Rikky Muller named 2020 N2 Women Rising Star in Computer Networking and Communications

Assistant Prof. Rikky Muller has been selected as one of ten Rising Stars in Computer Networking and Communications in 2020 by N2 Women (Networking Networking Women), a discipline-specific community of researchers in the fields of networking and communications.  Muller was nominated "for her impressive achievements in development of wirelessly connected and wirelessly powered implants--important components for the medicine of the future. Besides academic achievements she has proven her abilities as entrepreneur being co-founder and CTO of a successful company bringing some of her ideas to the level of real product. She can literally 'infect' people with her ideas and enthusiasm, which makes her a greater motivator and supervisor of students."  N² "Rising Stars" have less than ten years of professional experience after completing their Ph.D.s ("Stars" have ten years or more of professional experience).  Prof. Sylvia Ratnasamy was named a Rising Star in 2016 and a Star in 2019.

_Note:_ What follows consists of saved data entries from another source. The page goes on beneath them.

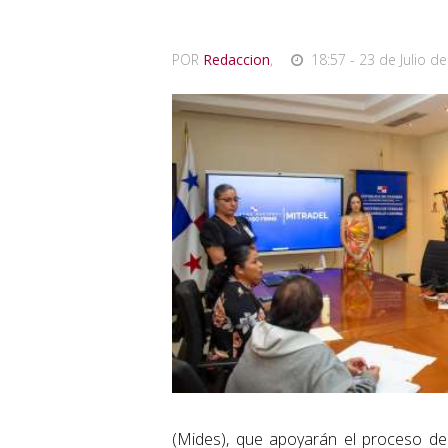
POR
Redaccion
,
18:57 - 23 de Julio de
(Mides), que apoyarán el proceso de e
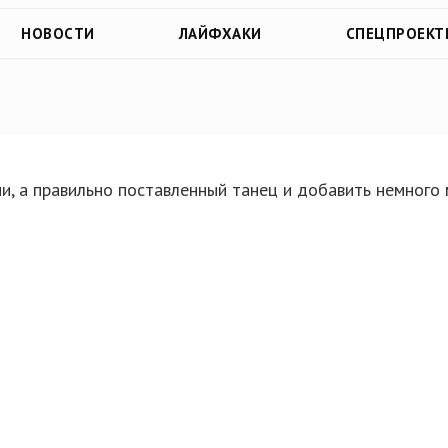
НОВОСТИ
ЛАЙФХАКИ
CПЕЦПРОЕКТ
и, а правильно поставленный танец и добавить немного 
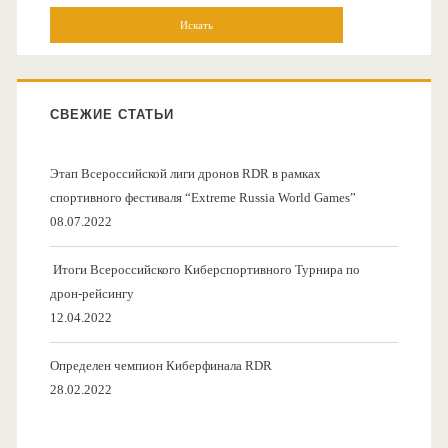
СВЕЖИЕ СТАТЬИ
Этап Всероссийской лиги дронов RDR в рамках
спортивного фестиваля “Extreme Russia World Games”
08.07.2022
Итоги Всероссийского Киберспортивного Турнира по
дрон-рейсингу
12.04.2022
Определен чемпион Киберфинала RDR
28.02.2022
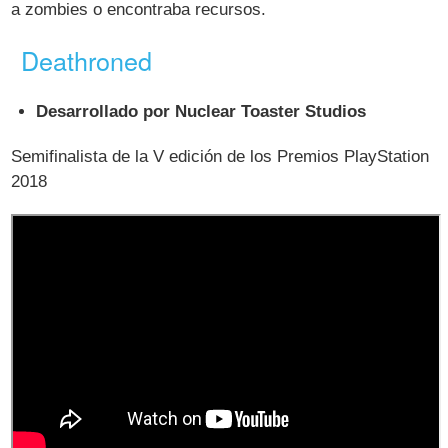
a zombies o encontraba recursos.
Deathroned
Desarrollado por Nuclear Toaster Studios
Semifinalista de la V edición de los Premios PlayStation
2018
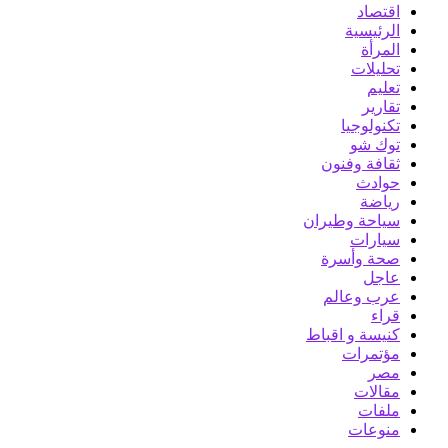
اقتصاد
الرئيسية
المرأة
تحليلات
تعليم
تقارير
تكنولوجيا
توك شو
ثقافة وفنون
حوادث
رياضة
سياحة وطيران
سيارات
صحة وأسرة
عاجل
عرب وعالم
قراء
كنيسة و اقباط
مؤتمرات
مصر
مقالات
ملفات
منوعات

Rikky Muller wins 2020 McKnight Technology Award

Assistant Prof. Rikky Muller has won a 2020 McKnight Technological Innovations in Neuroscience Award from the McKnight Endowment Fund for Neuroscience (MEFN).  These awards recognize groundbreaking projects that have the potential "to fundamentally change the way neuroscience research is conducted."  Muller is designing and building a high-speed holographic projector that can stream 3D light into the brain at neural speeds, many times faster than current projectors, and so manipulate and test thousands of optogenetically-controlled neurons with pinpoint accuracy.  She will receive a total of $200k over the next two years to support her groundbreaking research.

Murat Arcak, Kameshwar Poolla and Claire Tomlin named 2020 IFAC Fellows

EECS Profs. Murat Arcak, Kameshwar Poolla, and Claire Tomlin (also alumna, PhD '1998) have been named 2020 Fellows of the International Federation of Automatic Control (IFAC).  The IFAC Fellow Award is given to "persons who have made outstanding and extraordinary contributions in the field of interest of IFAC, in the role as an Engineer/Scientist, Technical Leader, or Educator."  Arcak was cited "for contributions to nonlinear systems, control of networks and applications," Poolla was cited "for contributions to system identification and robust control with applications to manufacturing and energy," and Tomlin was cited "for contributions to cyber-physical and hybrid systems with application to safety in autonomy and learning."  The awards will be presented at the 2020 IFAC World Congress this week.